When a sore throat and sinus congestion warrant a visit to the doctor, your physician will attempt to determine whether a cold virus or bacterial infection is to blame—oftentimes without success. So, just to be safe, they might write a potentially unnecessary script for an antibiotic.
But what if a nurse could swipe your saliva and run a quick genetic test for bacteria? If the test results are negative, you get a prescription for a decongestant and orders to get some rest, rather than contributing to the widespread overuse of antibiotics.
Rapid genetic screening on a personal level can take the guesswork out of a doctor visit. But on a grander scale, quickly analyzing genetic data stands to revolutionize research into everything from the mutations causing various cancers to the “Second You,” your microbiome, or the bacteria living inside you. Genomics can also improve understanding of a range of diseases — Alzheimer’s, irritable bowel syndrome, Crohn’s disease, for instance — as well as how to grow algae to best produce oil to make gasoline. In medicine, genetic screening can tell hospital staff what pathogens inhabit the hospital environment. In environmental research, it can clarify how communities of microorganisms fix carbon from the atmosphere and how their populations adapt to less rain and hotter summers.
Decreasing costs for sequencing instruments is driving access for new users, making them available to the common scientist. Today, you’ll find sequencers not only in most universities and other large research institutions, but also in hospitals, individual clinics and the small labs of individual researchers.
A Data Deluge
All this rapidly generated data has created a new bottleneck: The ability to analyze all of the data is swamping genomics. Bioinformatics tools rely on computers to pull together, classify, store, process and analyze molecular genetic and genomic data to make use of it. Unfortunately, the current tools are not entirely user-friendly or accessible to those whose expertise lies in biology rather than crunching data.
Seeing a need, a team in the Biosecurity and Public Health group at the Los Alamos National Laboratory, collaborating with the Naval Medical Research Center, developed a computational and web-based tool called EDGE Bioinformatics to help channel the data deluge and fulfill the promise of genomics.
Funded by the Department of Defense’s Defense Threat Reduction Agency, the work comes out of the lab’s decades of genetics and life sciences research. Long interested in the link between radiation and genetic mutations, the U.S. Department of Energy and the National Institutes of Health received federal funding in 1998 to begin the Human Genome Project to sequence, or map, the genome of Homo sapiens.

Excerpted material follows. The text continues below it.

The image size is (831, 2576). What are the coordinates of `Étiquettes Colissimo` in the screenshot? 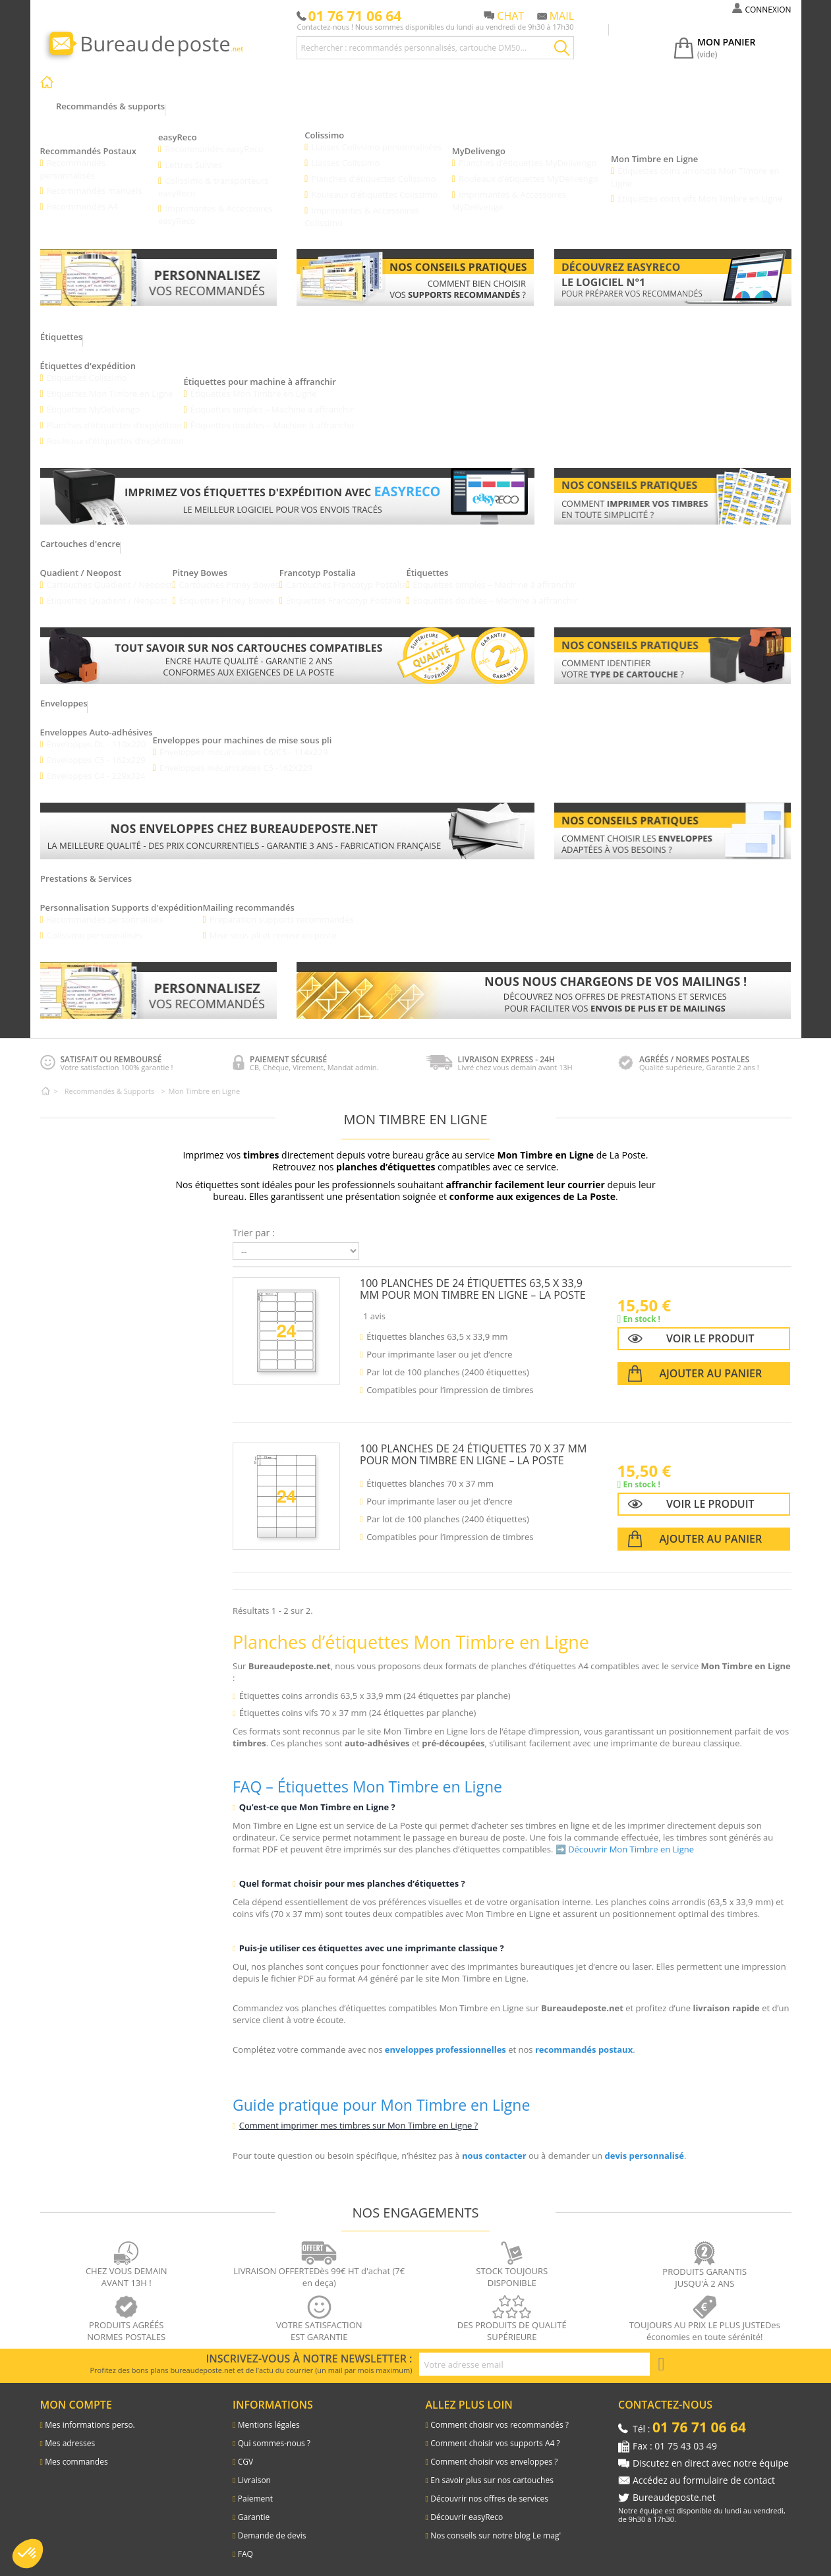 It's located at (87, 366).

Los Alamos was a key player, contributing its expertise in life sciences, particularly genetics and computing resources to the task of unraveling the human genetic code. By June 2003, the map was mostly complete. Since then, the lab has taken on new challenges, such as illuminating the causes of cancer and perfecting algae for biofuel production.
The Los Alamos EDGE team created a web-based computer program with a variety bioinformatics analysis tools that a non-data cruncher can use. Using EDGE, with a few mouse clicks a novice in bioinformatics can create sophisticated analyses of a sample in minutes instead of days or weeks.

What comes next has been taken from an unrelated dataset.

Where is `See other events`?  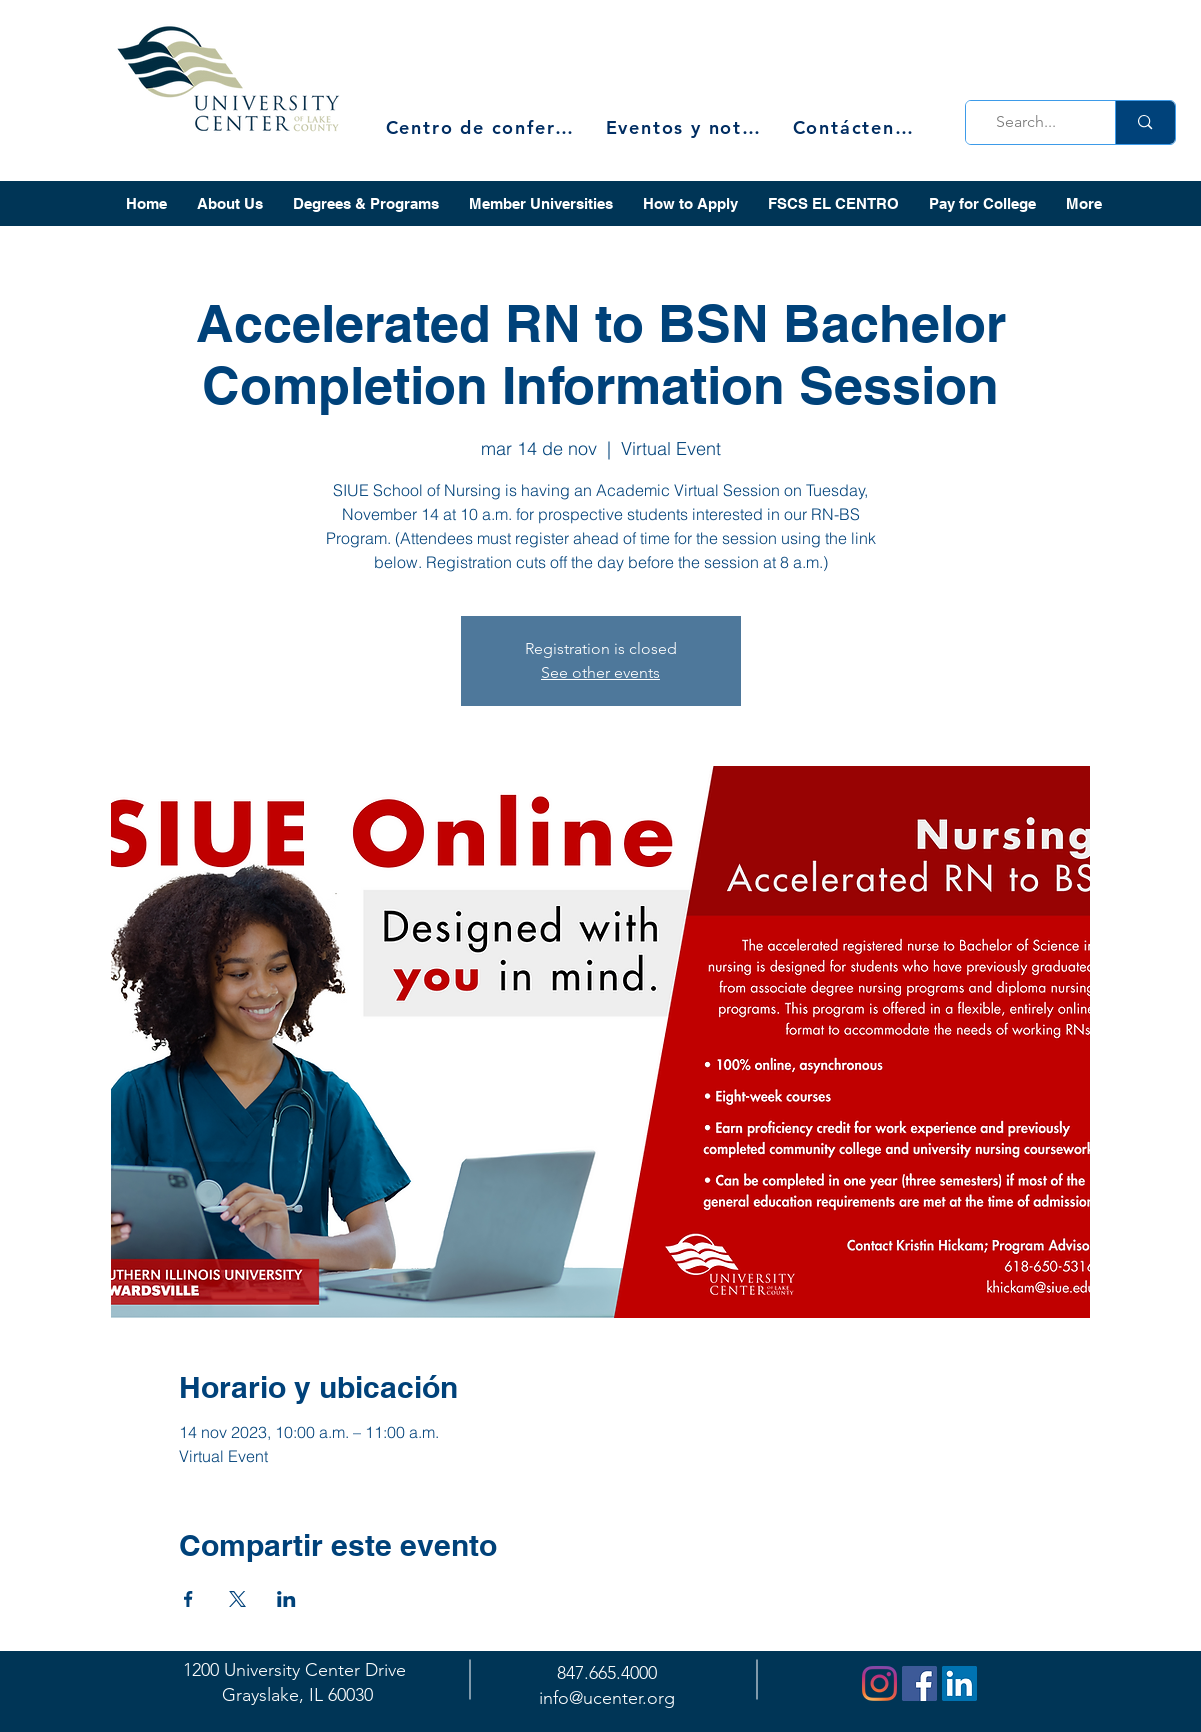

EDGE has already helped streamline data analysis for groups in multiple countries worldwide as well as within several government laboratories in the United States. Because the program is “open source,” anyone can use it or even modify it to suit their needs and bring the power of Big Data Analysis to even the smallest research lab — or doctor’s office.

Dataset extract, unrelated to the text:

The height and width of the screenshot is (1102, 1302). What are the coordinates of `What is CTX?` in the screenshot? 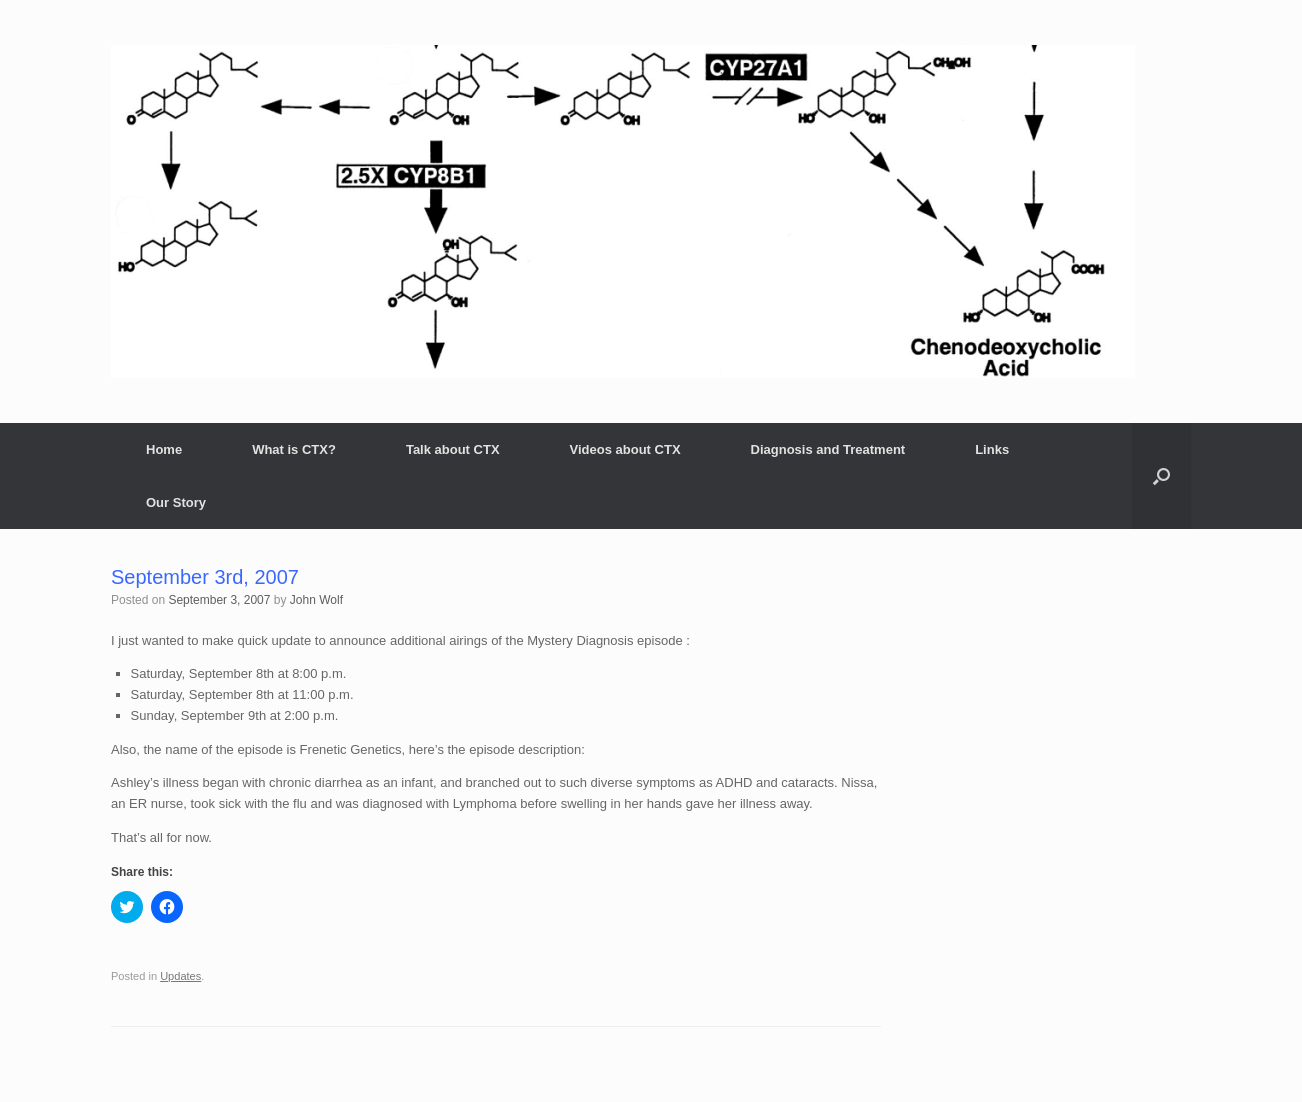 It's located at (294, 449).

Genomics researcher Patrick Chain is the EDGE team leader in the Biosecurity and Public Health group at Los Alamos National Laboratory. With a background in microbial ecology, evolution, genomics and bioinformatics, Chain has spent the past 20 years using genomics to study various microbial systems.
He currently leads a team of researchers whose charge is to devise novel methods, algorithms and strategies for the biological interpretation of massively parallel sequencing data.